Star of the ‘The Sopranos’ rose through the showbiz ranks from club drummer to movie mobster with Joe Pesci
FRANK VINCENT, who died last Wednesday, aged 80, was an Italian-American actor best known for playing psychotic killers and mobsters.
He played many tough-guy roles for Martin Scorsese, starring alongside Robert De Niro and Joe Pesci in Raging Bull (1980), Casino (1995) and Goodfellas (1990), in which his character, ex-jailbird Billy Batts, unwisely tells the diminutive but psychopathic Tommy DeVito (Joe Pesci) to “Go home and get your f ***** g [shoe] shine box” — and gets shoved into a car trunk.
To television viewers, however, he became familiar as Phil “The Hair Do” Leotardo, the silver-coiffed nemesis of Tony Soprano (James Gandolfini) in the hit HBO series The Sopranos. The character first appeared in 2004 and lasted more than 30 episodes before meeting a grisly end at a petrol station where, after being shot in the head by a member of a rival gang, his wife’s SUV idles forward and crushes his skull.

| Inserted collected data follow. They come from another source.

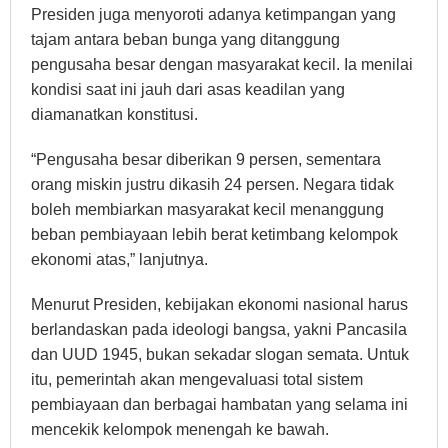
Presiden juga menyoroti adanya ketimpangan yang
tajam antara beban bunga yang ditanggung
pengusaha besar dengan masyarakat kecil. Ia menilai
kondisi saat ini jauh dari asas keadilan yang
diamanatkan konstitusi.
“Pengusaha besar diberikan 9 persen, sementara
orang miskin justru dikasih 24 persen. Negara tidak
boleh membiarkan masyarakat kecil menanggung
beban pembiayaan lebih berat ketimbang kelompok
ekonomi atas,” lanjutnya.
Menurut Presiden, kebijakan ekonomi nasional harus
berlandaskan pada ideologi bangsa, yakni Pancasila
dan UUD 1945, bukan sekadar slogan semata. Untuk
itu, pemerintah akan mengevaluasi total sistem
pembiayaan dan berbagai hambatan yang selama ini
mencekik kelompok menengah ke bawah.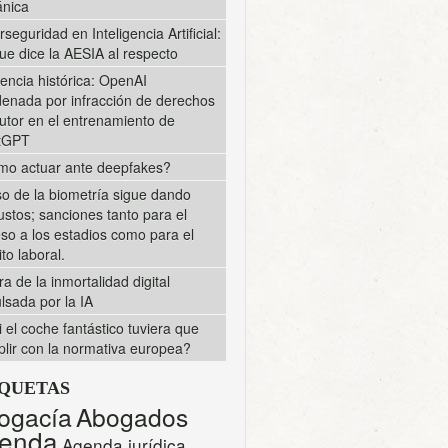
nica
rseguridad en Inteligencia Artificial:
ue dice la AESIA al respecto
encia histórica: OpenAI
enada por infracción de derechos
utor en el entrenamiento de
tGPT
o actuar ante deepfakes?
so de la biometría sigue dando
ustos; sanciones tanto para el
so a los estadios como para el
to laboral.
ra de la inmortalidad digital
lsada por la IA
i el coche fantástico tuviera que
lir con la normativa europea?
IQUETAS
ogacía
Abogados
enda
Agenda jurídica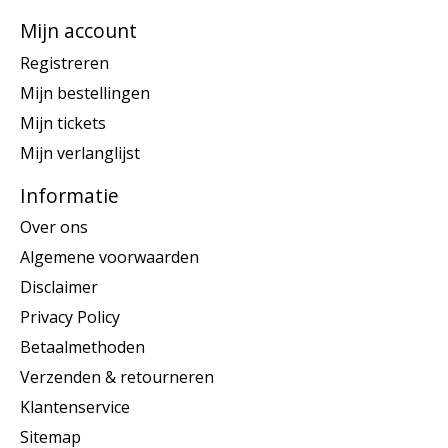
Mijn account
Registreren
Mijn bestellingen
Mijn tickets
Mijn verlanglijst
Informatie
Over ons
Algemene voorwaarden
Disclaimer
Privacy Policy
Betaalmethoden
Verzenden & retourneren
Klantenservice
Sitemap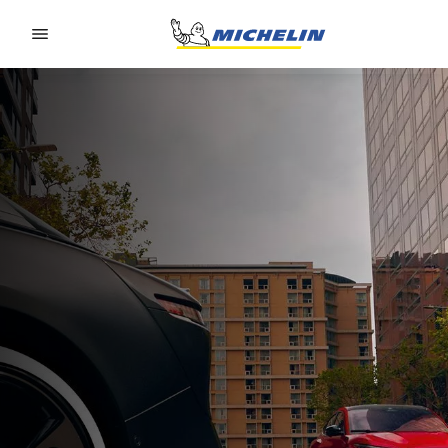
Go to page content
Go to page navigation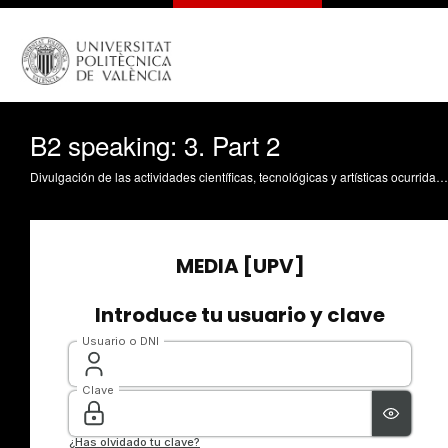
B2 speaking: 3. Part 2
Divulgación de las actividades científicas, tecnológicas y artísticas ocurridas en los tres campus de la UPV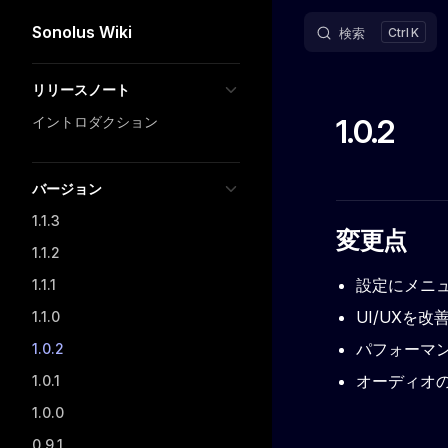
Sonolus Wiki
検索
K
Skip to content
Sidebar Navigation
リリースノート
1.0.2
イントロダクション
バージョン
1.1.3
変更点
1.1.2
設定にメニ
1.1.1
UI/UXを
1.1.0
パフォーマ
1.0.2
オーディオの
1.0.1
1.0.0
0.9.1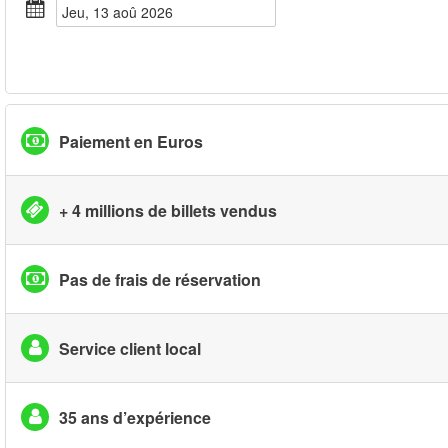
jeu, 13 aoû 2026
Paiement en Euros
+ 4 millions de billets vendus
Pas de frais de réservation
Service client local
35 ans d’expérience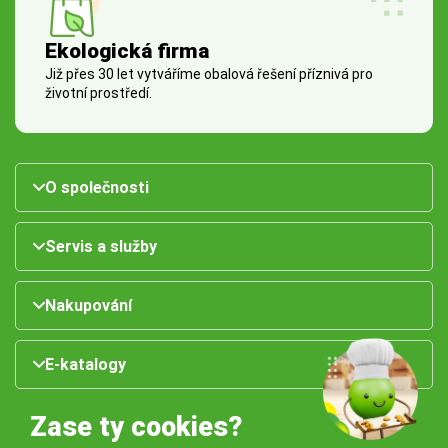
Ekologická firma
Již přes 30 let vytváříme obalová řešení příznivá pro
životní prostředí.
O společnosti
Servis a služby
Nakupování
E-katalogy
Zase ty cookies?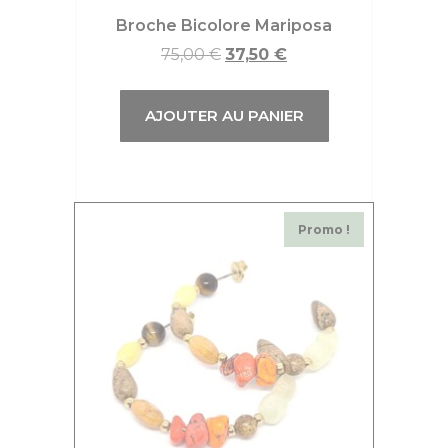
Broche Bicolore Mariposa
75,00
€
37,50
€
AJOUTER AU PANIER
Promo !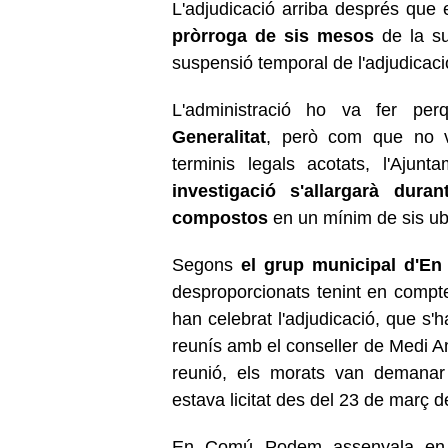
L'adjudicació arriba després que e
pròrroga de sis mesos
de la sus
suspensió temporal de l'adjudicaci
L'administració ho va fer pe
Generalitat
, però com que no v
terminis legals acotats, l'Ajunt
investigació s'allargarà dur
compostos
en un mínim de sis ub
Segons
el grup municipal d'E
desproporcionats tenint en compte 
han celebrat l'adjudicació, que s'
reunís amb el conseller de Medi A
reunió, els morats van demanar 
estava licitat des del 23 de març 
En Comú Podem assenyala en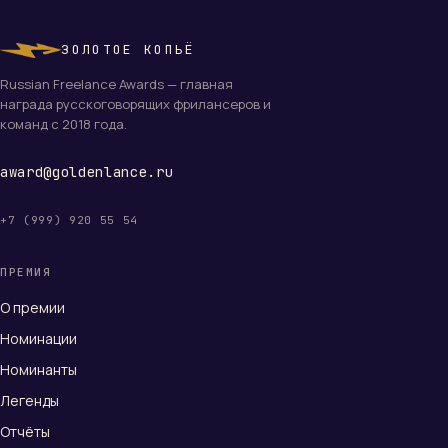
ЗОЛОТОЕ КОПЬЁ
Russian Freelance Awards — главная
награда русскоговорящих фрилансеров и
команд с 2018 года.
award@goldenlance.ru
+7 (999) 920 55 54
ПРЕМИЯ
О премии
Номинации
Номинанты
Легенды
Отчёты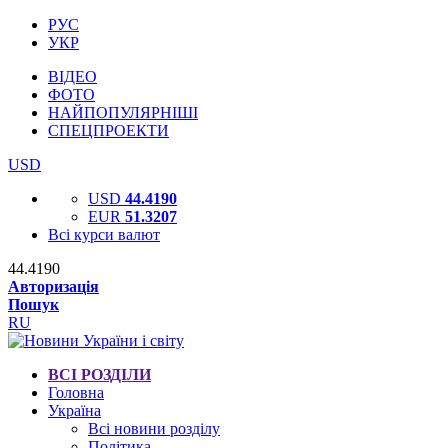
РУС
УКР
ВІДЕО
ФОТО
НАЙПОПУЛЯРНІШІ
СПЕЦПРОЕКТИ
USD
USD
44.4190
EUR
51.3207
Всі курси валют
44.4190
Авторизація
Пошук
RU
ВСІ РОЗДІЛИ
Головна
Україна
Всі новини розділу
Політика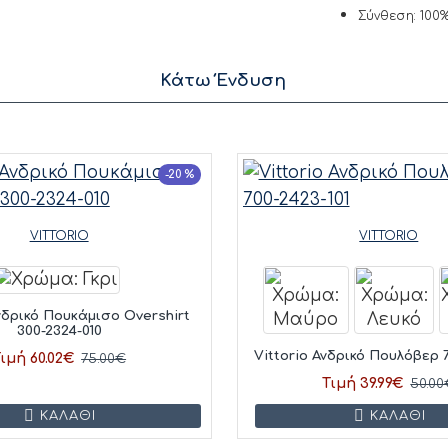
Σύνθεση: 100%
Κάτω Ένδυση
-20 %
VITTORIO
VITTORIO
Ανδρικό Πουκάμισο Overshirt
300-2324-010
Vittorio Ανδρικό Πουλόβερ 7
ιμή 60.02€
75.00€
Τιμή 39.99€
50.00
ΚΑΛΆΘΙ
ΚΑΛΆΘΙ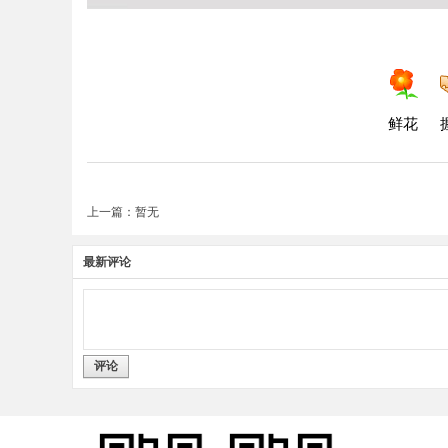
鲜花
上一篇：暂无
最新评论
评论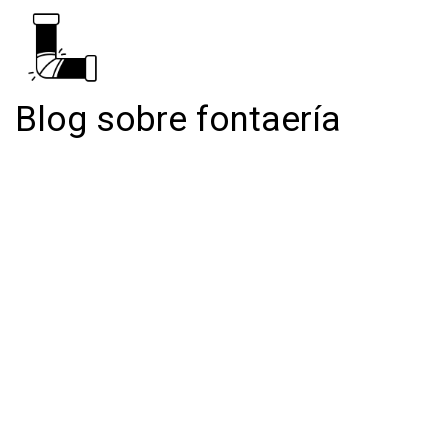
Blog sobre fontaería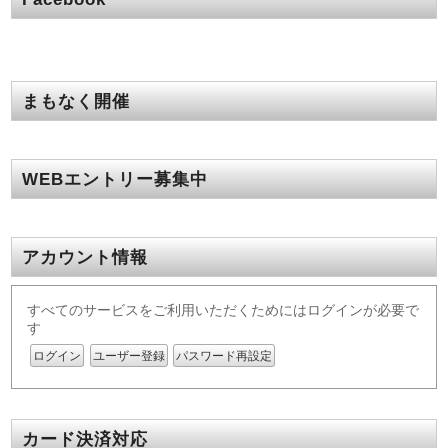
まもなく開催
WEBエントリー募集中
アカウント情報
すべてのサービスをご利用いただくためにはログインが必要で
す
ログイン
ユーザー登録
パスワード再設定
カード決済対応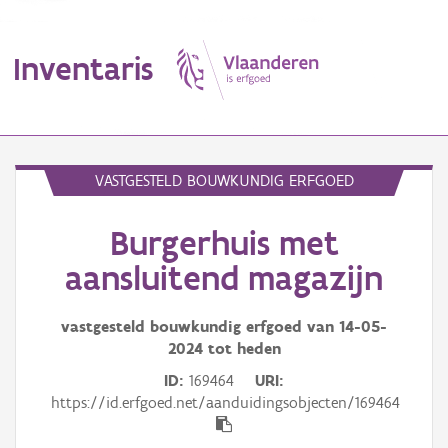
Inventaris
MENU
VASTGESTELD BOUWKUNDIG ERFGOED
Burgerhuis met
Erfgoedobject
aansluitend magazijn
Aanduidingsobject
vastgesteld bouwkundig erfgoed van
14-05-
Waarneming
2024
tot heden
Thema
ID
169464
URI
https://id.erfgoed.net/aanduidingsobjecten/169464
Gebeurtenis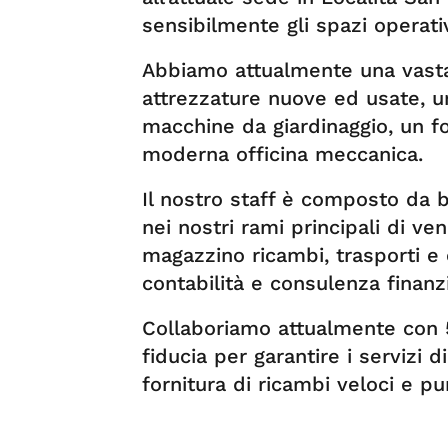
sensibilmente gli spazi operativ
Abbiamo attualmente una vasta
attrezzature nuove ed usate, 
macchine da giardinaggio, un f
moderna officina meccanica.
Il nostro staff è composto da 
nei nostri rami principali di ven
magazzino ricambi, trasporti e
contabilità e consulenza finanzi
Collaboriamo attualmente con 5
fiducia per garantire i servizi
fornitura di ricambi veloci e pu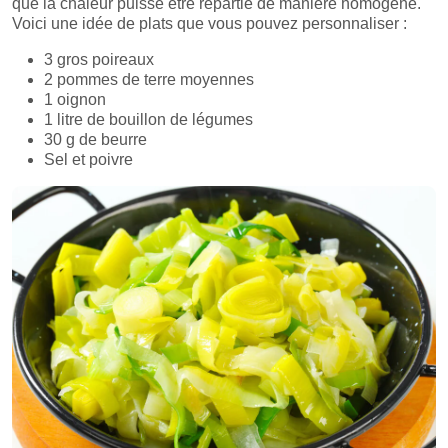
que la chaleur puisse être répartie de manière homogène.
Voici une idée de plats que vous pouvez personnaliser :
3 gros poireaux
2 pommes de terre moyennes
1 oignon
1 litre de bouillon de légumes
30 g de beurre
Sel et poivre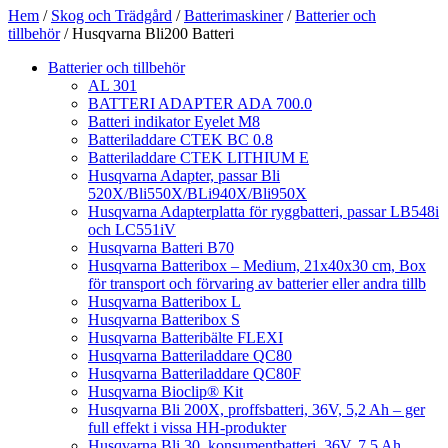
Hem
/
Skog och Trädgård
/
Batterimaskiner
/
Batterier och
tillbehör
/ Husqvarna Bli200 Batteri
Batterier och tillbehör
AL 301
BATTERI ADAPTER ADA 700.0
Batteri indikator Eyelet M8
Batteriladdare CTEK BC 0.8
Batteriladdare CTEK LITHIUM E
Husqvarna Adapter, passar Bli
520X/Bli550X/BLi940X/Bli950X
Husqvarna Adapterplatta för ryggbatteri, passar LB548i
och LC551iV
Husqvarna Batteri B70
Husqvarna Batteribox – Medium, 21x40x30 cm, Box
för transport och förvaring av batterier eller andra tillb
Husqvarna Batteribox L
Husqvarna Batteribox S
Husqvarna Batteribälte FLEXI
Husqvarna Batteriladdare QC80
Husqvarna Batteriladdare QC80F
Husqvarna Bioclip® Kit
Husqvarna Bli 200X, proffsbatteri, 36V, 5,2 Ah – ger
full effekt i vissa HH-produkter
Husqvarna Bli 30, konsumentbatteri, 36V, 7,5 Ah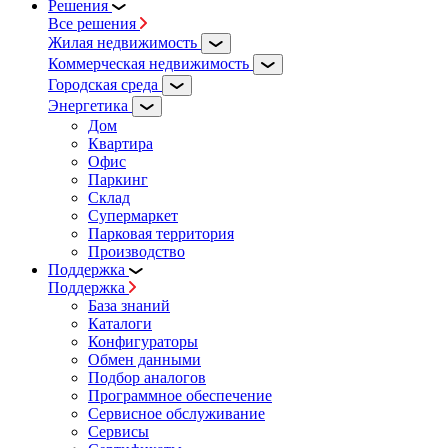
Решения
Все решения
Жилая недвижимость
Коммерческая недвижимость
Городская среда
Энергетика
Дом
Квартира
Офис
Паркинг
Склад
Супермаркет
Парковая территория
Производство
Поддержка
Поддержка
База знаний
Каталоги
Конфигураторы
Обмен данными
Подбор аналогов
Программное обеспечение
Сервисное обслуживание
Сервисы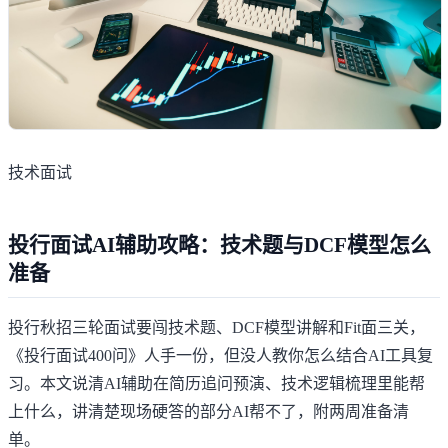
技术面试
投行面试AI辅助攻略：技术题与DCF模型怎么
准备
投行秋招三轮面试要闯技术题、DCF模型讲解和Fit面三关，
《投行面试400问》人手一份，但没人教你怎么结合AI工具复
习。本文说清AI辅助在简历追问预演、技术逻辑梳理里能帮
上什么，讲清楚现场硬答的部分AI帮不了，附两周准备清
单。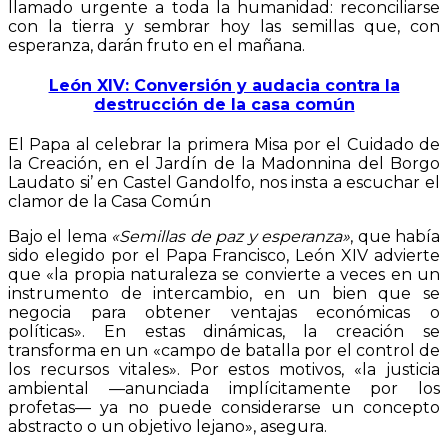
llamado urgente a toda la humanidad: reconciliarse
con la tierra y sembrar hoy las semillas que, con
esperanza, darán fruto en el mañana.
León XIV: Conversión y audacia contra la
destrucción de la casa común
El Papa al celebrar la primera Misa por el Cuidado de
la Creación, en el Jardín de la Madonnina del Borgo
Laudato si’ en Castel Gandolfo, nos insta a escuchar el
clamor de la Casa Común
Bajo el lema
«Semillas de paz y esperanza»
, que había
sido elegido por el Papa Francisco, León XIV advierte
que «la propia naturaleza se convierte a veces en un
instrumento de intercambio, en un bien que se
negocia para obtener ventajas económicas o
políticas». En estas dinámicas, la creación se
transforma en un «campo de batalla por el control de
los recursos vitales». Por estos motivos, «la justicia
ambiental —anunciada implícitamente por los
profetas— ya no puede considerarse un concepto
abstracto o un objetivo lejano», asegura.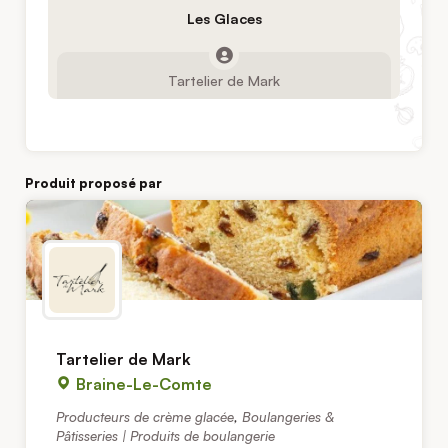
Les Glaces
Tartelier de Mark
Produit proposé par
Tartelier de Mark
Braine-Le-Comte
Producteurs de crème glacée
,
Boulangeries &
Pâtisseries | Produits de boulangerie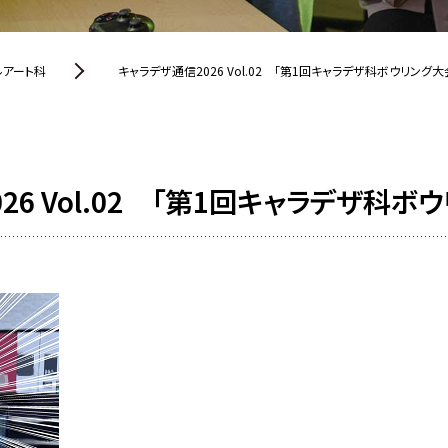
ルアート科
キャラデザ通信2026 Vol.02 「第1回キャラデザ科ボウリング大会
26 Vol.02 「第1回キャラデザ科ボウ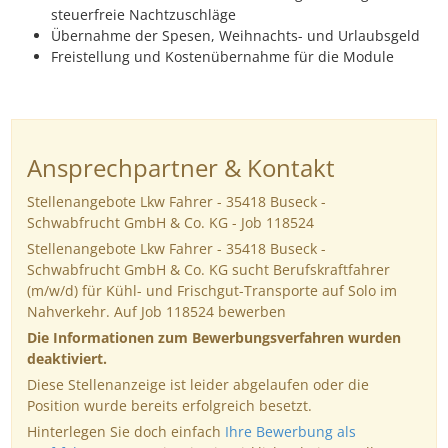
steuerfreie Nachtzuschläge
Übernahme der Spesen, Weihnachts- und Urlaubsgeld
Freistellung und Kostenübernahme für die Module
Ansprechpartner & Kontakt
Stellenangebote Lkw Fahrer - 35418 Buseck -
Schwabfrucht GmbH & Co. KG - Job 118524
Stellenangebote Lkw Fahrer - 35418 Buseck -
Schwabfrucht GmbH & Co. KG sucht Berufskraftfahrer
(m/w/d) für Kühl- und Frischgut-Transporte auf Solo im
Nahverkehr. Auf Job 118524 bewerben
Die Informationen zum Bewerbungsverfahren wurden
deaktiviert.
Diese Stellenanzeige ist leider abgelaufen oder die
Position wurde bereits erfolgreich besetzt.
Hinterlegen Sie doch einfach
Ihre Bewerbung als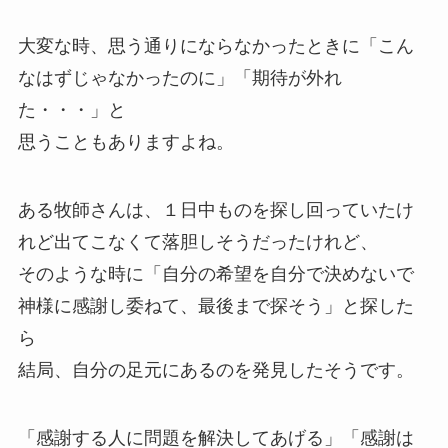
大変な時、思う通りにならなかったときに「こん
なはずじゃなかったのに」「期待が外れ
た・・・」と
思うこともありますよね。
ある牧師さんは、１日中ものを探し回っていたけ
れど出てこなくて落胆しそうだったけれど、
そのような時に「自分の希望を自分で決めないで
神様に感謝し委ねて、最後まで探そう」と探した
ら
結局、自分の足元にあるのを発見したそうです。
「感謝する人に問題を解決してあげる」「感謝は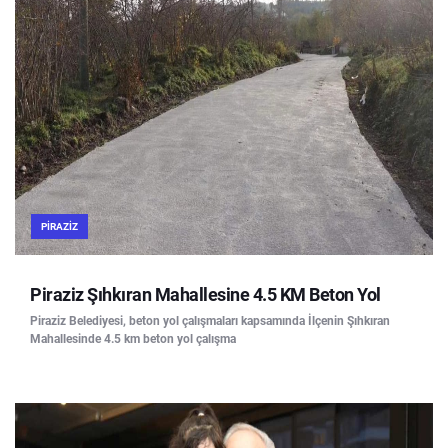
PIRAZIZ
Piraziz Şıhkıran Mahallesine 4.5 KM Beton Yol
Piraziz Belediyesi, beton yol çalışmaları kapsamında İlçenin Şıhkıran
Mahallesinde 4.5 km beton yol çalışma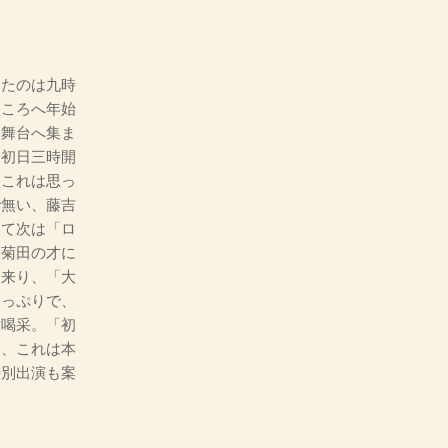
たのは九時
ところへ年始
、舞台へ集ま
。初日三時開
」これは思っ
で無い、藤吉
さて次は「ロ
。菊田の才に
て来り、「大
たっぷりで、
大喝采。「初
ー、これは本
特別出演も案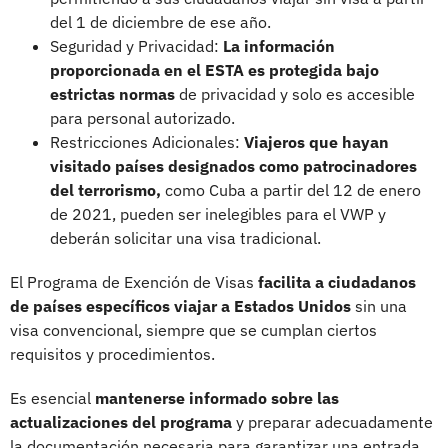
del 1 de diciembre de ese año.
Seguridad y Privacidad:
La información
proporcionada en el ESTA es protegida bajo
estrictas normas
de privacidad y solo es accesible
para personal autorizado.
Restricciones Adicionales:
Viajeros que hayan
visitado países designados como patrocinadores
del terrorismo,
como Cuba a partir del 12 de enero
de 2021, pueden ser inelegibles para el VWP y
deberán solicitar una visa tradicional.
El Programa de Exención de Visas
facilita a ciudadanos
de países específicos viajar a Estados Unidos
sin una
visa convencional, siempre que se cumplan ciertos
requisitos y procedimientos.
Es esencial
mantenerse informado sobre las
actualizaciones del programa
y preparar adecuadamente
la documentación necesaria para garantizar una entrada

Vincent claimed to have got into character by drawing on his background as a musician and stand-up comic playing the bars and clubs of New Jersey, many of them owned and run by the sort of hoodlums he portrayed on screen.
“These guys had great tailored dress shirts with monograms on the sleeves,” he recalled. “This is what I was emulating at an early age. Plus, they had a lot of swagger and were unified. That was a big influence.”
He was born Frank Vincent Gattuso in North Adams, Massachusetts, on April 15, 1937. Later the family moved to Jersey City, where his father Frank ran a clothing factory and a petrol station. Frank Sr was also an amateur actor, and encouraged his son to take music lessons. Vincent began appearing in school plays and learnt the trumpet and drums.
After leaving school aged 16, he took a job at his father’s garage, before deciding to try his luck as a musician.
He picked up work as a drummer, playing in nightclubs and as a session musician. Finally he formed the Arist-o-cats, a trio with a bass player and a guitarist from Newark named Joe Pesci. In between songs, Vincent and Pesci would trade jokey insults; eventually they became a comedy team, playing tiny North Jersey clubs, “where people are drinking, and no one is listening, and you had to learn how to get their attention”.
Vincent recalled one particular night when one of the club members approached the stage and quietly told the pair they really, really should stop making fun of his girlfriend’s hat. The gun in his waistband convinced them to take his advice.
Vincent and Pesci made their film debut in 1976 in the low-budget gangster movie, Death Collector, which caught the eye of Martin Scorsese, who cast them in Raging Bull, Vincent as a henchman who gets beaten up by Pesci.
Some former associates were not impressed,
Vincent recalled: “They didn’t like it when Joe beat me up. ‘Why’d you let that little guy beat you up?’ And this one guy, Blackie something, I don’t remember his name, but I remember him saying, ‘What is it with the f ***** g language in that picture?’ And, I thought, this guy’s killed nine guys and he’s concerned about the language?”
Pesci also gave his friend a beating in Goodfellas, though Vincent managed to return the favour in Casino.
Vincent appeared in more than 50 films, also working with Brian De Palma, Spike Lee, John Sayles and Sidney Lumet. In 2006, he co-wrote A Guy’s Guide to Being a Man’s Man.
He is survived by his wife Kathleen and their three children.